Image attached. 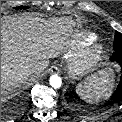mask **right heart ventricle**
Returning a JSON list of instances; mask_svg holds the SVG:
<instances>
[{"instance_id": "e07e8e85", "label": "right heart ventricle", "mask_w": 122, "mask_h": 122, "mask_svg": "<svg viewBox=\"0 0 122 122\" xmlns=\"http://www.w3.org/2000/svg\"><path fill=\"white\" fill-rule=\"evenodd\" d=\"M98 37L95 33L85 31L77 34L71 41V46L74 49L88 47L97 41Z\"/></svg>"}]
</instances>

########

Aim of the task —
From the entries above, work out how many lines include "instances"; the number is the only answer wanted.

Expected answer —
3